__Data to examine__.
*** Block opens ***
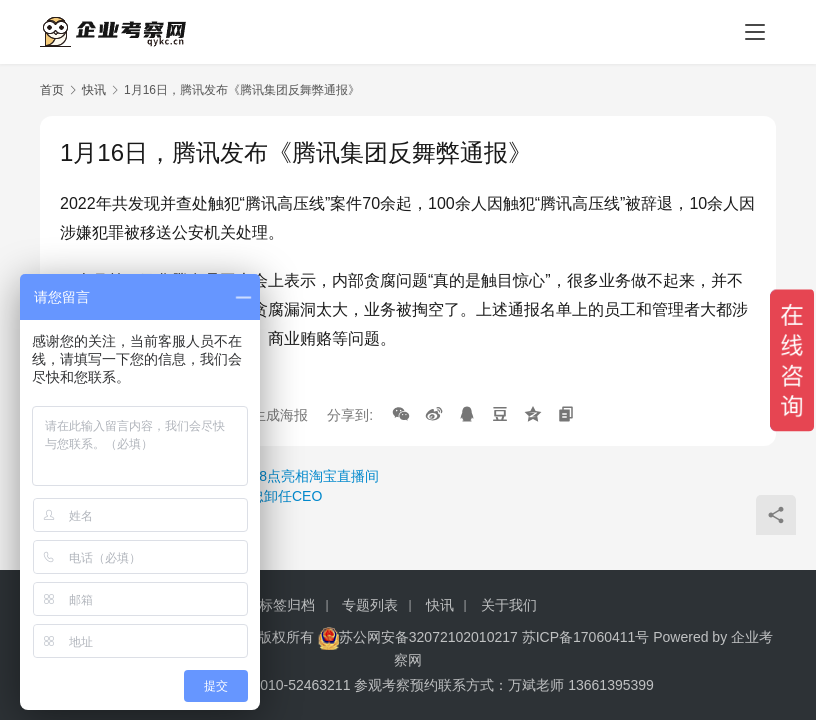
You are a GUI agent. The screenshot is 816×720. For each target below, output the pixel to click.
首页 (52, 90)
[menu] (755, 32)
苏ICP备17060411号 (586, 637)
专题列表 (370, 605)
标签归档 (287, 605)
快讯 (94, 90)
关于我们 (509, 605)
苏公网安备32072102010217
*** Block closes ***
Leaving the pictures behind, return every line above exactly.

You are a GUI agent. The screenshot is 816×720. For each target below, output the pixel to click.
首页 (52, 90)
[menu] (755, 32)
苏ICP备17060411号 (586, 637)
专题列表 (370, 605)
标签归档 (287, 605)
快讯 (94, 90)
关于我们 (509, 605)
苏公网安备32072102010217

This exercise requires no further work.